Milady poussa un soupir plaintif.

« Vous me prenez donc pour un esprit fort, sir Michaël, puisque vous vous imaginez que je puis entendre de pareilles choses avec indifférence. Je vous déclare que de ma vie je ne pourrais revoir M. Robert Audley.

— Et vous ne le reverrez pas si cela vous plaît, ma chère enfant… non, vous ne le reverrez pas.

— Mais vous venez de dire que vous le retiendriez ici.

— Je m’en garderai bien si sa présence vous est pénible. Grand Dieu ! Lucy, pouvez-vous supposer un seul instant que j’aie d’autre désir que celui de vous rendre heureuse. Je consulterai quelque médecin de Londres au sujet de Robert, et il s’assurera si le fils de mon pauvre frère est réellement privé de sa raison.
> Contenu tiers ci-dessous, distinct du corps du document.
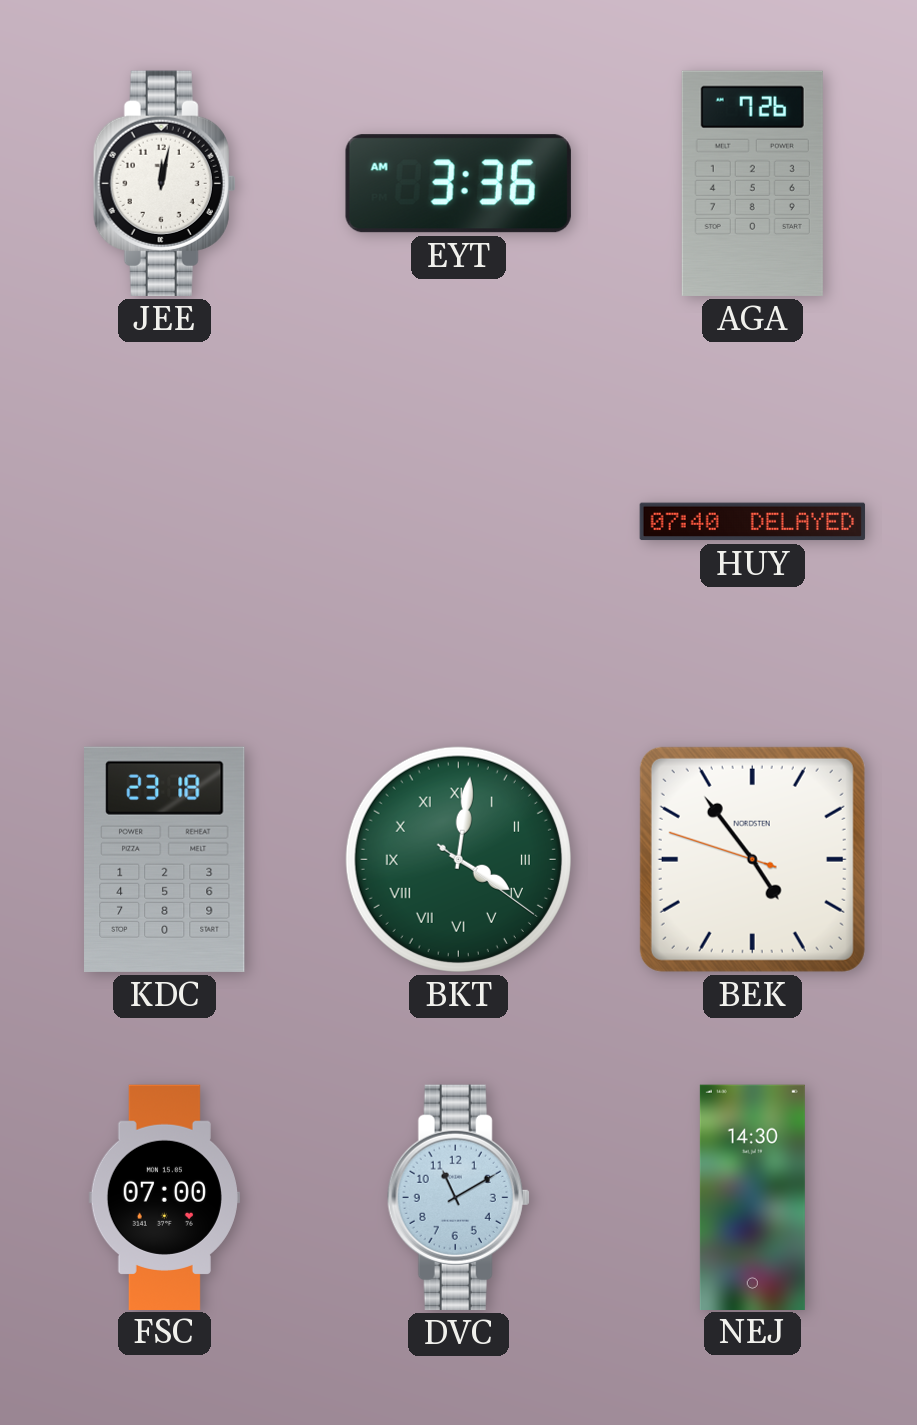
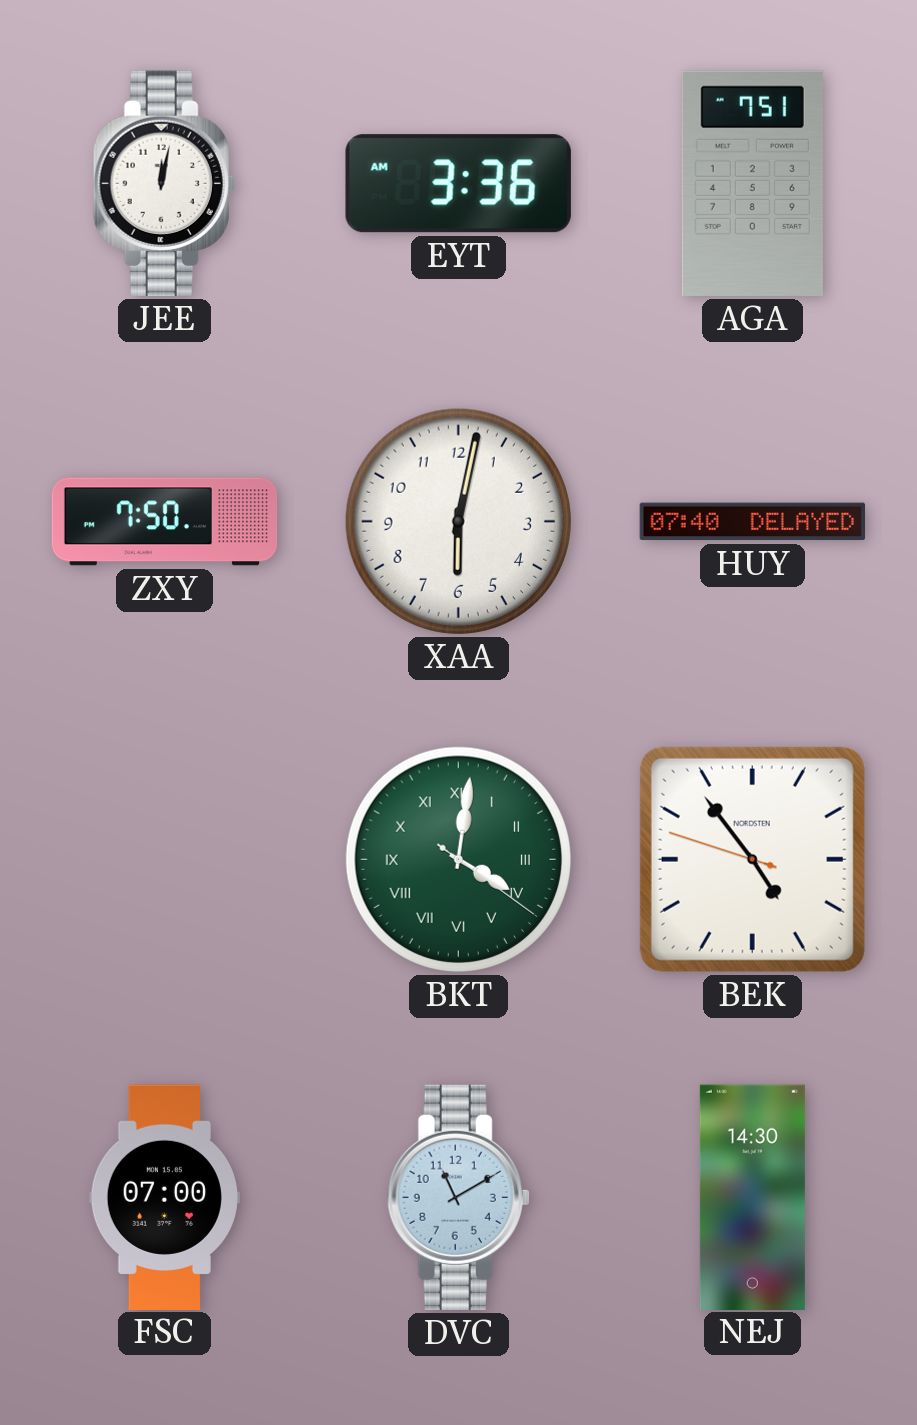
AGA: 7:26 -> 7:51
ZXY: none -> 7:50
XAA: none -> 6:02
KDC: 23:18 -> none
Vous n’éprouverez aucun ennui, Lucy.

— Vous devez me croire mauvaise, et je sais que sa présence ne devrait pas m’être odieuse ; mais à vrai dire il s’est mis en tête des idées si absurdes sur mon compte, que…

— Sur votre compte ? Lucy.

— Oui, cher. Il me fait participer — je ne sais comment — à la disparition de ce M. Talboys.